We spent the whole morning writing letters and the Memoirs except for a few minutes when Tom and Violet came in after being to the Catholic church for the eleven o'clock Mass. About five, tired of being in the house we went out for a walk and while we were out explored the German cemetery that is just inside the southeast corner of the wall. It is not used any more, but was evidently the one cemetery for Germans and Italian buriels before Boxer times and just after. The place was very well kept and the trees large and kind.

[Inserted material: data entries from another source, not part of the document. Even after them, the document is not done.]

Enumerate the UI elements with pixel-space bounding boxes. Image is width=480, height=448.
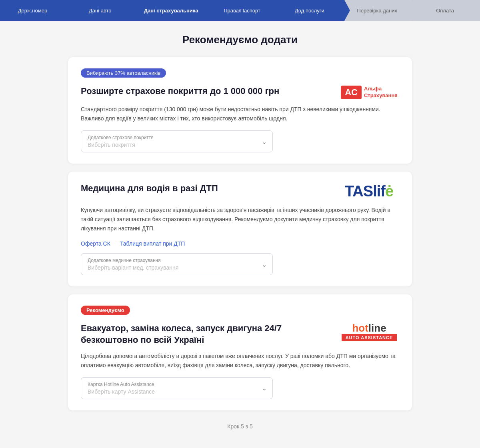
coverage-card-title: Розширте страхове покриття до 1 000 000 … bbox=[81, 86, 339, 97]
medical-link-offer[interactable]: Оферта СК bbox=[81, 240, 110, 247]
assistance-dropdown-value: Виберіть карту Assistance bbox=[88, 388, 266, 395]
breadcrumb-state-number[interactable]: Держ.номер bbox=[0, 0, 68, 21]
main-content: Рекомендуємо додати Вибирають 37% автовл… bbox=[60, 21, 420, 446]
tas-dot: ė bbox=[385, 183, 394, 200]
medical-card-title: Медицина для водія в разі ДТП bbox=[81, 183, 339, 194]
medical-dropdown-label: Додаткове медичне страхування bbox=[88, 258, 266, 263]
tas-text: TAS bbox=[345, 183, 373, 200]
tas-life-text: lif bbox=[373, 183, 385, 200]
breadcrumb-data-check[interactable]: Перевірка даних bbox=[344, 0, 412, 21]
coverage-dropdown-label: Додаткове страхове покриття bbox=[88, 135, 266, 140]
medical-link-table[interactable]: Таблиця виплат при ДТП bbox=[120, 240, 185, 247]
hotline-line-text: line bbox=[368, 322, 386, 334]
coverage-card-header: Розширте страхове покриття до 1 000 000 … bbox=[81, 86, 399, 99]
breadcrumb-license-passport[interactable]: Права/Паспорт bbox=[210, 0, 277, 21]
recommend-badge: Рекомендуємо bbox=[81, 306, 130, 315]
medical-description: Купуючи автоцивілку, ви страхуєте відпов… bbox=[81, 206, 399, 233]
medical-dropdown-arrow: ⌄ bbox=[262, 260, 267, 268]
medical-card-header: Медицина для водія в разі ДТП TAS lifė bbox=[81, 183, 399, 200]
coverage-dropdown-value: Виберіть покриття bbox=[88, 142, 266, 148]
assistance-dropdown-label: Картка Hotline Auto Assistance bbox=[88, 382, 266, 387]
hotline-sub-text: AUTO ASSISTANCE bbox=[342, 334, 397, 341]
alfa-text: АльфаСтрахування bbox=[364, 86, 398, 99]
coverage-card: Вибирають 37% автовласників Розширте стр… bbox=[68, 57, 412, 164]
hotline-logo: hotline AUTO ASSISTANCE bbox=[339, 323, 399, 341]
assistance-card-title: Евакуатор, заміна колеса, запуск двигуна… bbox=[81, 323, 339, 346]
medical-card: Медицина для водія в разі ДТП TAS lifė … bbox=[68, 172, 412, 286]
assistance-dropdown[interactable]: Картка Hotline Auto Assistance Виберіть … bbox=[81, 377, 273, 399]
coverage-dropdown[interactable]: Додаткове страхове покриття Виберіть пок… bbox=[81, 130, 273, 152]
alfa-ac-text: AC bbox=[341, 86, 362, 99]
medical-dropdown-value: Виберіть варіант мед. страхування bbox=[88, 264, 266, 271]
breadcrumb-extra-services[interactable]: Дод.послуги bbox=[277, 0, 344, 21]
assistance-card-header: Евакуатор, заміна колеса, запуск двигуна… bbox=[81, 323, 399, 346]
medical-links: Оферта СК Таблиця виплат при ДТП bbox=[81, 240, 399, 247]
tas-logo: TAS lifė bbox=[339, 183, 399, 200]
page-title: Рекомендуємо додати bbox=[68, 34, 412, 46]
alfa-logo: AC АльфаСтрахування bbox=[339, 86, 399, 99]
assistance-description: Цілодобова допомога автомобілісту в доро… bbox=[81, 352, 399, 370]
coverage-description: Стандартного розміру покриття (130 000 г… bbox=[81, 105, 399, 123]
breadcrumb-payment[interactable]: Оплата bbox=[412, 0, 480, 21]
hotline-top-text: hotline bbox=[352, 323, 386, 333]
breadcrumb-car-data[interactable]: Дані авто bbox=[68, 0, 135, 21]
coverage-dropdown-arrow: ⌄ bbox=[262, 138, 267, 145]
breadcrumb-nav: Держ.номер Дані авто Дані страхувальника… bbox=[0, 0, 480, 21]
hotline-hot-text: hot bbox=[352, 322, 368, 334]
assistance-card: Рекомендуємо Евакуатор, заміна колеса, з… bbox=[68, 294, 412, 410]
step-indicator: Крок 5 з 5 bbox=[68, 423, 412, 430]
medical-dropdown[interactable]: Додаткове медичне страхування Виберіть в… bbox=[81, 253, 273, 275]
popular-badge: Вибирають 37% автовласників bbox=[81, 68, 166, 78]
assistance-dropdown-arrow: ⌄ bbox=[262, 384, 267, 392]
breadcrumb-insurer-data[interactable]: Дані страхувальника bbox=[135, 0, 210, 21]
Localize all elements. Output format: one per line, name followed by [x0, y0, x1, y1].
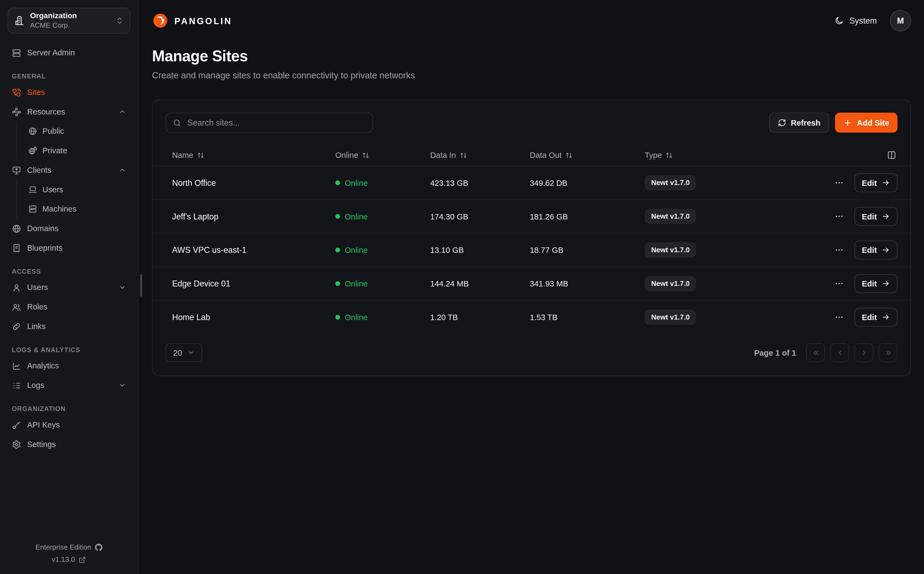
sidebar-item-logs[interactable]: Logs: [8, 376, 130, 395]
sidebar-item-domains[interactable]: Domains: [8, 219, 130, 238]
key-icon: [12, 420, 21, 430]
edit-button[interactable]: Edit: [854, 207, 897, 226]
sidebar-item-resources[interactable]: Resources: [8, 102, 130, 121]
laptop-icon: [28, 185, 37, 194]
search-input[interactable]: [186, 117, 366, 128]
row-menu-button[interactable]: [833, 311, 845, 323]
sidebar-item-users[interactable]: Users: [8, 278, 130, 297]
site-data-in: 144.24 MB: [430, 279, 530, 288]
row-menu-button[interactable]: [833, 278, 845, 289]
column-visibility-button[interactable]: [886, 149, 897, 161]
site-type: Newt v1.7.0: [645, 309, 809, 325]
sidebar-item-api-keys[interactable]: API Keys: [8, 415, 130, 435]
sidebar-item-server-admin[interactable]: Server Admin: [8, 43, 130, 63]
version-label: v1.13.0: [52, 555, 75, 563]
status-label: Online: [344, 279, 368, 288]
sidebar-item-analytics[interactable]: Analytics: [8, 356, 130, 376]
edit-button[interactable]: Edit: [854, 241, 897, 260]
edit-button[interactable]: Edit: [854, 308, 897, 327]
sidebar-item-public[interactable]: Public: [24, 121, 130, 141]
sidebar: Organization ACME Corp. Server Admin GEN…: [0, 0, 138, 574]
external-link-icon[interactable]: [79, 556, 86, 563]
sidebar-item-label: Resources: [27, 107, 65, 117]
row-menu-button[interactable]: [833, 177, 845, 189]
theme-toggle-button[interactable]: System: [834, 16, 877, 25]
online-dot-icon: [335, 248, 340, 252]
site-status: Online: [335, 212, 430, 221]
sidebar-item-client-users[interactable]: Users: [24, 180, 130, 199]
site-name: Jeff's Laptop: [172, 211, 335, 221]
column-header-name[interactable]: Name: [172, 151, 335, 159]
prev-page-button[interactable]: [830, 343, 849, 362]
site-data-out: 341.93 MB: [530, 279, 645, 288]
section-label-general: GENERAL: [12, 73, 126, 79]
pagination-buttons: [806, 343, 897, 362]
link-icon: [12, 322, 21, 331]
site-name: North Office: [172, 178, 335, 188]
add-site-button[interactable]: Add Site: [835, 113, 897, 132]
site-status: Online: [335, 279, 430, 288]
avatar[interactable]: M: [890, 10, 911, 31]
org-switcher-value: ACME Corp.: [30, 21, 77, 30]
type-badge: Newt v1.7.0: [645, 242, 696, 258]
edit-button[interactable]: Edit: [854, 173, 897, 192]
github-icon[interactable]: [95, 543, 102, 551]
page-header: Manage Sites Create and manage sites to …: [138, 41, 924, 80]
building-icon: [14, 16, 25, 26]
row-menu-button[interactable]: [833, 210, 845, 222]
site-data-in: 423.13 GB: [430, 178, 530, 187]
brand-name: PANGOLIN: [174, 16, 232, 26]
search-box: [166, 113, 373, 132]
sidebar-item-clients[interactable]: Clients: [8, 160, 130, 180]
chart-line-icon: [12, 361, 21, 371]
row-menu-button[interactable]: [833, 244, 845, 256]
site-data-out: 181.26 GB: [530, 212, 645, 221]
column-label: Type: [645, 151, 662, 159]
sidebar-item-label: Roles: [27, 303, 47, 311]
column-header-type[interactable]: Type: [645, 151, 809, 159]
ellipsis-icon: [834, 279, 844, 289]
chevron-down-icon: [118, 284, 126, 291]
edition-label: Enterprise Edition: [36, 543, 91, 551]
section-label-logs-analytics: LOGS & ANALYTICS: [12, 346, 126, 353]
edit-button[interactable]: Edit: [854, 274, 897, 293]
sidebar-item-roles[interactable]: Roles: [8, 297, 130, 317]
brand-logo: PANGOLIN: [152, 13, 233, 29]
sidebar-item-settings[interactable]: Settings: [8, 435, 130, 454]
sidebar-item-label: Users: [27, 283, 48, 292]
ellipsis-icon: [834, 211, 844, 221]
edit-label: Edit: [862, 212, 877, 221]
column-header-data-in[interactable]: Data In: [430, 151, 530, 159]
sidebar-item-private[interactable]: Private: [24, 141, 130, 160]
org-switcher[interactable]: Organization ACME Corp.: [8, 8, 130, 34]
column-label: Data In: [430, 151, 456, 159]
next-page-button[interactable]: [855, 343, 874, 362]
sidebar-item-label: Sites: [27, 88, 45, 97]
globe-icon: [28, 127, 37, 136]
refresh-button[interactable]: Refresh: [769, 113, 829, 132]
sidebar-scrollbar[interactable]: [140, 274, 142, 297]
online-dot-icon: [335, 315, 340, 320]
waypoints-icon: [12, 107, 21, 117]
resources-subgroup: Public Private: [17, 121, 130, 160]
column-header-online[interactable]: Online: [335, 151, 430, 159]
users-icon: [12, 302, 21, 312]
column-header-data-out[interactable]: Data Out: [530, 151, 645, 159]
arrow-right-icon: [882, 179, 890, 187]
table-toolbar: Refresh Add Site: [152, 100, 910, 144]
sidebar-item-sites[interactable]: Sites: [8, 82, 130, 102]
sort-icon: [362, 151, 369, 159]
topbar: PANGOLIN System M: [138, 0, 924, 41]
last-page-button[interactable]: [879, 343, 898, 362]
table-row: Jeff's Laptop Online 174.30 GB 181.26 GB…: [152, 199, 910, 233]
sidebar-nav: Server Admin GENERAL Sites Resources Pub…: [0, 43, 138, 454]
gear-icon: [12, 440, 21, 449]
pagination: 20 Page 1 of 1: [152, 334, 910, 375]
sidebar-item-machines[interactable]: Machines: [24, 199, 130, 219]
sidebar-item-blueprints[interactable]: Blueprints: [8, 238, 130, 258]
first-page-button[interactable]: [806, 343, 825, 362]
sidebar-item-label: API Keys: [27, 421, 60, 429]
sidebar-item-links[interactable]: Links: [8, 317, 130, 336]
table-row: AWS VPC us-east-1 Online 13.10 GB 18.77 …: [152, 233, 910, 266]
page-size-select[interactable]: 20: [166, 343, 202, 362]
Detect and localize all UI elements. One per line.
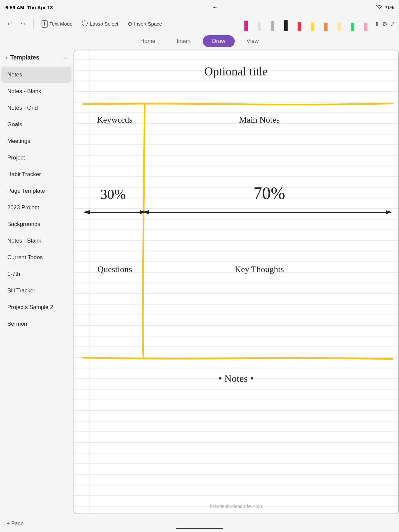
pen-dark[interactable] [280,17,292,31]
undo-button[interactable]: ↩ [4,18,16,30]
sidebar-item-goals[interactable]: Goals [1,117,71,133]
status-left: 6:59 AM Thu Apr 13 [5,5,53,10]
sidebar-header-left: ‹ Templates [5,54,39,61]
battery-display: 71% [385,5,394,10]
percent-30-label: 30% [100,187,126,202]
settings-button[interactable]: ⚙ [382,20,387,28]
toolbar-left: ↩ ↪ T Text Mode Lasso Select ⊕ Insert Sp… [4,18,166,30]
add-page-button[interactable]: + Page [7,521,24,527]
highlighter-yellow2[interactable] [333,17,345,31]
insert-space-icon: ⊕ [128,21,132,27]
lasso-select-button[interactable]: Lasso Select [78,18,122,29]
highlighter-yellow[interactable] [307,17,319,31]
sidebar-item-current-todos[interactable]: Current Todos [1,250,71,266]
sidebar-header: ‹ Templates ··· [0,49,73,66]
sidebar-item-notes[interactable]: Notes [1,67,71,83]
home-indicator [176,528,223,529]
sidebar-item-notes-grid[interactable]: Notes - Grid [1,100,71,116]
status-bar: 6:59 AM Thu Apr 13 ··· 71% [0,0,399,15]
percent-70-label: 70% [253,184,285,203]
text-mode-button[interactable]: T Text Mode [38,18,76,30]
sidebar: ‹ Templates ··· Notes Notes - Blank Note… [0,49,73,515]
pen-gray[interactable] [267,17,279,31]
nav-tabs: Home Insert Draw View [0,33,399,49]
insert-space-button[interactable]: ⊕ Insert Space [124,19,166,29]
sidebar-item-habit-tracker[interactable]: Habit Tracker [1,166,71,182]
canvas-area[interactable]: Optional title Keywords Main Notes 30% [73,49,399,515]
tab-draw[interactable]: Draw [203,35,235,47]
page-title-text: Optional title [204,65,268,78]
share-button[interactable]: ⬆ [374,20,379,28]
toolbar-divider-1 [33,19,34,29]
sidebar-more-button[interactable]: ··· [62,54,67,61]
keywords-label: Keywords [97,115,133,125]
expand-button[interactable]: ⤢ [390,20,395,28]
sidebar-item-backgrounds[interactable]: Backgrounds [1,216,71,232]
sidebar-item-1-7th[interactable]: 1-7th [1,266,71,282]
add-page-label: + Page [7,521,24,527]
sidebar-item-2023-project[interactable]: 2023 Project [1,200,71,216]
status-right: 71% [376,5,394,10]
sidebar-item-notes-blank-1[interactable]: Notes - Blank [1,83,71,99]
insert-space-label: Insert Space [134,21,162,27]
svg-point-0 [82,21,87,26]
footer-text: brandenbodendorfer.com [210,504,262,509]
sidebar-item-projects-sample-2[interactable]: Projects Sample 2 [1,299,71,315]
lasso-icon [82,20,88,27]
tab-view[interactable]: View [237,35,268,47]
wifi-icon [376,5,382,10]
lasso-select-label: Lasso Select [90,21,118,27]
page-canvas: Optional title Keywords Main Notes 30% [73,49,399,515]
date-display: Thu Apr 13 [27,5,53,10]
pen-white[interactable] [253,17,265,31]
highlighter-green[interactable] [346,17,358,31]
pen-tools: ⬆ ⚙ ⤢ [240,17,395,31]
text-mode-icon: T [42,20,48,28]
sidebar-item-bill-tracker[interactable]: Bill Tracker [1,283,71,299]
toolbar-action-buttons: ⬆ ⚙ ⤢ [374,20,395,28]
bottom-bar: + Page [0,515,399,532]
sidebar-back-button[interactable]: ‹ [5,54,8,61]
highlighter-pink[interactable] [360,17,372,31]
notes-section-label: • Notes • [218,373,254,384]
highlighter-orange[interactable] [320,17,332,31]
status-center: ··· [212,5,217,10]
main-layout: ‹ Templates ··· Notes Notes - Blank Note… [0,49,399,515]
sidebar-item-notes-blank-2[interactable]: Notes - Blank [1,233,71,249]
pen-pink[interactable] [240,17,252,31]
sidebar-item-project[interactable]: Project [1,150,71,166]
sidebar-item-meetings[interactable]: Meetings [1,133,71,149]
main-notes-label: Main Notes [239,115,280,125]
pen-red[interactable] [293,17,305,31]
time-display: 6:59 AM [5,5,24,10]
notebook-page: Optional title Keywords Main Notes 30% [73,49,399,515]
key-thoughts-label: Key Thoughts [235,265,284,274]
questions-label: Questions [97,265,132,274]
sidebar-title: Templates [10,54,40,61]
sidebar-item-sermon[interactable]: Sermon [1,316,71,332]
sidebar-item-page-template[interactable]: Page Template [1,183,71,199]
ellipsis: ··· [212,5,217,10]
tab-home[interactable]: Home [131,35,165,47]
toolbar: ↩ ↪ T Text Mode Lasso Select ⊕ Insert Sp… [0,15,399,33]
tab-insert[interactable]: Insert [167,35,200,47]
redo-button[interactable]: ↪ [17,18,29,30]
text-mode-label: Text Mode [50,21,72,27]
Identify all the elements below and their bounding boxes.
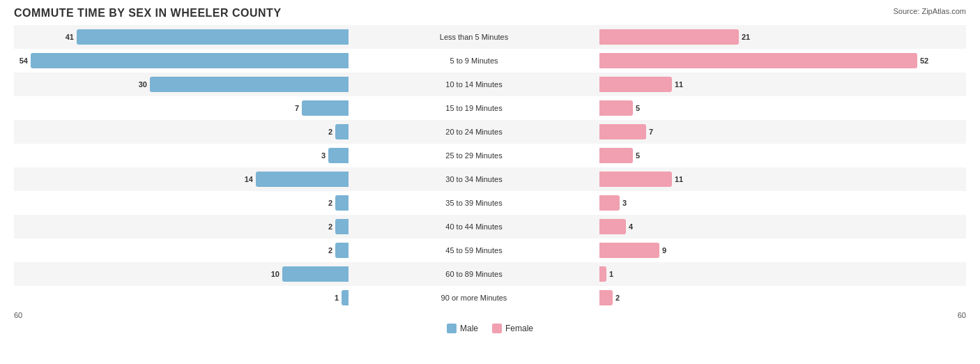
row-label: 25 to 29 Minutes bbox=[411, 151, 537, 160]
bar-row: 3010 to 14 Minutes11 bbox=[14, 73, 966, 96]
female-bar bbox=[599, 243, 659, 258]
bar-row: 1060 to 89 Minutes1 bbox=[14, 262, 966, 286]
female-bar bbox=[599, 219, 626, 234]
male-bar bbox=[328, 148, 349, 163]
male-label: Male bbox=[460, 324, 478, 333]
female-value: 7 bbox=[649, 128, 663, 136]
male-value: 2 bbox=[319, 199, 332, 207]
male-value: 7 bbox=[285, 104, 299, 112]
legend-male: Male bbox=[447, 324, 478, 333]
male-value: 41 bbox=[60, 33, 74, 41]
row-label: 90 or more Minutes bbox=[411, 294, 537, 302]
female-value: 2 bbox=[615, 294, 629, 302]
male-bar bbox=[342, 290, 349, 305]
male-bar bbox=[77, 29, 349, 45]
bar-row: 240 to 44 Minutes4 bbox=[14, 215, 966, 238]
bar-row: 715 to 19 Minutes5 bbox=[14, 96, 966, 120]
male-value: 30 bbox=[133, 80, 147, 89]
male-value: 54 bbox=[14, 56, 28, 65]
row-label: 15 to 19 Minutes bbox=[411, 104, 537, 112]
female-bar bbox=[599, 100, 633, 116]
female-bar bbox=[599, 290, 613, 305]
female-value: 1 bbox=[609, 270, 623, 278]
male-bar bbox=[335, 195, 349, 211]
female-value: 4 bbox=[629, 222, 643, 231]
row-label: 30 to 34 Minutes bbox=[411, 175, 537, 183]
female-bar bbox=[599, 53, 917, 68]
row-label: 5 to 9 Minutes bbox=[411, 56, 537, 65]
female-value: 21 bbox=[742, 33, 756, 41]
female-color-box bbox=[492, 324, 502, 333]
male-value: 1 bbox=[325, 294, 339, 302]
female-value: 11 bbox=[675, 175, 689, 183]
female-value: 11 bbox=[675, 80, 689, 89]
female-value: 52 bbox=[920, 56, 934, 65]
male-bar bbox=[335, 219, 349, 234]
legend-female: Female bbox=[492, 324, 533, 333]
axis-left: 60 bbox=[14, 311, 22, 319]
bar-row: 545 to 9 Minutes52 bbox=[14, 49, 966, 73]
bar-row: 1430 to 34 Minutes11 bbox=[14, 167, 966, 191]
female-bar bbox=[599, 124, 646, 139]
male-bar bbox=[335, 243, 349, 258]
female-value: 5 bbox=[636, 104, 650, 112]
male-value: 2 bbox=[319, 222, 332, 231]
male-bar bbox=[31, 53, 349, 68]
row-label: 40 to 44 Minutes bbox=[411, 222, 537, 231]
female-bar bbox=[599, 172, 672, 187]
male-value: 14 bbox=[239, 175, 253, 183]
axis-right: 60 bbox=[958, 311, 966, 319]
bar-row: 325 to 29 Minutes5 bbox=[14, 144, 966, 167]
female-value: 3 bbox=[622, 199, 636, 207]
female-bar bbox=[599, 29, 739, 45]
row-label: Less than 5 Minutes bbox=[411, 33, 537, 41]
female-value: 5 bbox=[636, 151, 650, 160]
male-bar bbox=[335, 124, 349, 139]
female-bar bbox=[599, 148, 633, 163]
axis-labels: 60 60 bbox=[14, 311, 966, 319]
bar-row: 190 or more Minutes2 bbox=[14, 286, 966, 310]
bars-container: 41Less than 5 Minutes21545 to 9 Minutes5… bbox=[14, 25, 966, 310]
female-bar bbox=[599, 195, 620, 211]
bar-row: 220 to 24 Minutes7 bbox=[14, 120, 966, 144]
male-value: 10 bbox=[266, 270, 280, 278]
female-bar bbox=[599, 77, 672, 92]
male-value: 3 bbox=[312, 151, 326, 160]
female-bar bbox=[599, 266, 606, 282]
bar-row: 235 to 39 Minutes3 bbox=[14, 191, 966, 215]
female-value: 9 bbox=[662, 246, 676, 255]
bar-row: 245 to 59 Minutes9 bbox=[14, 238, 966, 262]
row-label: 45 to 59 Minutes bbox=[411, 246, 537, 255]
chart-container: COMMUTE TIME BY SEX IN WHEELER COUNTY So… bbox=[0, 0, 980, 364]
male-value: 2 bbox=[319, 246, 332, 255]
male-value: 2 bbox=[319, 128, 332, 136]
male-bar bbox=[256, 172, 349, 187]
row-label: 60 to 89 Minutes bbox=[411, 270, 537, 278]
row-label: 10 to 14 Minutes bbox=[411, 80, 537, 89]
chart-title: COMMUTE TIME BY SEX IN WHEELER COUNTY bbox=[14, 7, 966, 20]
female-label: Female bbox=[505, 324, 533, 333]
male-bar bbox=[302, 100, 349, 116]
male-bar bbox=[282, 266, 349, 282]
row-label: 35 to 39 Minutes bbox=[411, 199, 537, 207]
source-label: Source: ZipAtlas.com bbox=[893, 7, 966, 15]
male-bar bbox=[150, 77, 349, 92]
bar-row: 41Less than 5 Minutes21 bbox=[14, 25, 966, 49]
male-color-box bbox=[447, 324, 457, 333]
legend: Male Female bbox=[14, 324, 966, 333]
row-label: 20 to 24 Minutes bbox=[411, 128, 537, 136]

Walking homeward at sunset time we decided to drop in at Clove Alley and see what the girls were doing. We found them all at home and just ready to have tea so we sat about on the floor and ate much toast and butter and little cakes and talked until it was time to come home for dinner. The kids do have a very happy existence, so carefree and informal that it seems impossible it is really part of this conventional, eternally troubled old Peking.

Monday October 26.
Today has been a very special day in the history of the Peking Marches. We had lunch early and then went up to Sing Kee's and ordered the remaking of a work coat for me, cravenette outside and camel;s hair cloth inside; short and comfortable for hiking and riding the bicycle. Then we went up to the Fair at Lung Fu Ssu and found what we had been wanting ever since June, a pup that satisfied our desire for an utterly unusual dog. There is always one block in an alley just near the Fair where dogs are sold and we walked up that alley looking them all over. Pedegreed poodles turned up their pink noses at us and wriggled with pride as their owners told us scandalous prices for them; stolen hunting dogs grown thin with lack of care fawned as we put out our hands to touch them; and baskets full of little, squirming puppies of questionable and wonkish ancestry seemed very desirable in their helplessness. But down at the very end of the line a tiny yellow and white raggamuffin pup stood up and danced as we approached. He leaped up against Dorothy and started licking her hand affectionately. Her heart was lost at once. Truly he was, according to Dorothy, "a perfect lamb."